When I had trouble using wmplayer.exe, I did not make the association of its freezes because of a third party DLL. Windows Media Player would start, showing its user interface, and then freeze when a DVD would be inserted. I wish I used "attach to a process" when I tried WinDbg. My focus was on the high amount of private bytes, but should have realized that as an actual feature was used, a DLL would be virtually injected. If WinDbg wasn't listing the functions, It is hard to conceive of such a powerful tool as Process Explorer, chock full of case histories. Thank you, Mark.
Many of your articles read as a detective. In addition on a painful theme for me. Today I was looking biggest resources consumers on my system. It was very surprised that Windows Live Messenger use from 30 to 40 threads, it is the only program for instant messaging, while Visual Studio with ARCHSVN and Resharper addons satisfied with only 30 threads. Live Messenger retains over 800! GDI of objects, while Visio with a large scheme use them in all 400.

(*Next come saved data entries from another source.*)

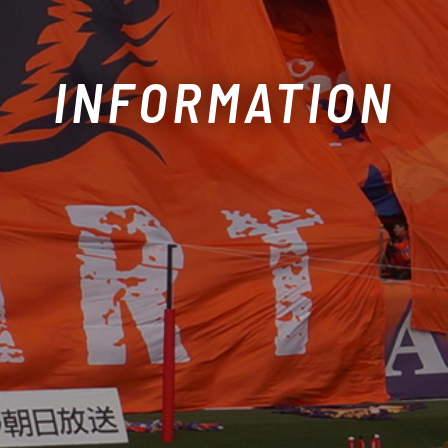
INFORMATION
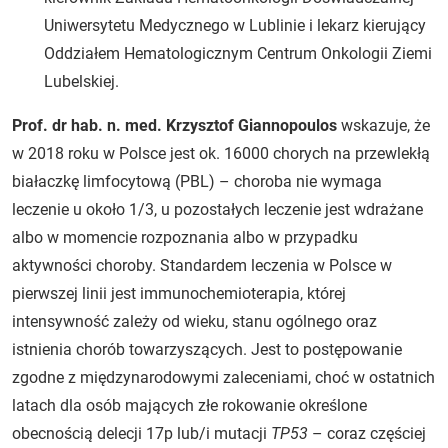
Uniwersytetu Medycznego w Lublinie i lekarz kierujący
Oddziałem Hematologicznym Centrum Onkologii Ziemi
Lubelskiej.
Prof. dr hab. n. med. Krzysztof Giannopoulos
wskazuje, że
w 2018 roku w Polsce jest ok. 16000 chorych na przewlekłą
białaczkę limfocytową (PBL) – choroba nie wymaga
leczenie u około 1/3, u pozostałych leczenie jest wdrażane
albo w momencie rozpoznania albo w przypadku
aktywności choroby. Standardem leczenia w Polsce w
pierwszej linii jest immunochemioterapia, której
intensywność zależy od wieku, stanu ogólnego oraz
istnienia chorób towarzyszących. Jest to postępowanie
zgodne z międzynarodowymi zaleceniami, choć w ostatnich
latach dla osób mających złe rokowanie określone
obecnością delecji 17p lub/i mutacji
TP53
– coraz częściej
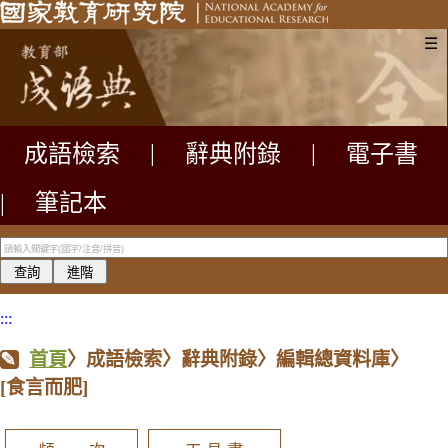
☰
成語檢索
|
辭典附錄
|
電子書
|
筆記本
:::
首頁
〉成語檢索〉辭典附錄〉編輯總資料庫〉
[食言而肥]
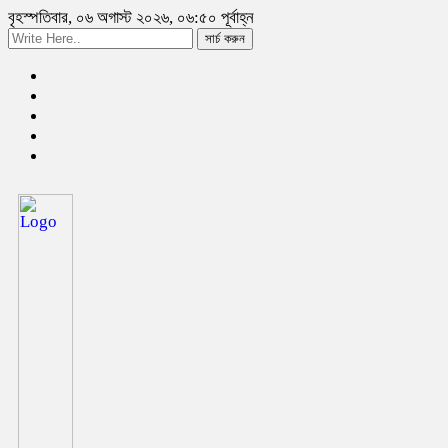
বৃহস্পতিবার, ০৬ অগাস্ট ২০২৬, ০৬:৫০ পূর্বাহ্ন
সার্চ করুন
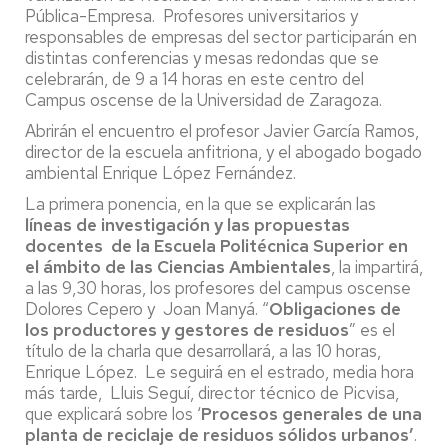
Pública-Empresa. Profesores universitarios y
responsables de empresas del sector participarán en
distintas conferencias y mesas redondas que se
celebrarán, de 9 a 14 horas en este centro del
Campus oscense de la Universidad de Zaragoza.
Abrirán el encuentro el profesor Javier García Ramos,
director de la escuela anfitriona, y el abogado bogado
ambiental Enrique López Fernández.
La primera ponencia, en la que se explicarán las
líneas de investigación y las propuestas
docentes de la Escuela Politécnica Superior en
el ámbito de las Ciencias Ambientales
, la impartirá,
a las 9,30 horas, los profesores del campus oscense
Dolores Cepero y Joan Manyá. “
Obligaciones de
los productores y gestores de residuos
” es el
título de la charla que desarrollará, a las 10 horas,
Enrique López. Le seguirá en el estrado, media hora
más tarde, Lluis Seguí, director técnico de Picvisa,
que explicará sobre los ‘
Procesos generales de una
planta de reciclaje de residuos sólidos urbanos’
.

Programisty bad habits exist even in Microsoft, but learn from the mistakes they can become better. Could you find time to hold a lecture for the Windows Live Products department about economical use of system resources, because such impression, that they test the products on 32CPU monster with 2 TB of memory from next article?
P.S. I would give up the use of Live Messenger, however all my partners in the US use it.
This is one of those articles I have returned-to several times. Great information! I have followed your work at Sysinternals and now Microsoft and am continually amazed. Thank you for sharing your knowledge!
I had a similar problems with configuring RAID on a NVIDIA board.
For the strangest of reasons it had reverted back from RAID to Non-Raid configuration.
Found out from the dumps that one of the driver was not happy on Windows 2008 , checked on Nvid's site for WS 2008 support for RAID drivers - didnt find any.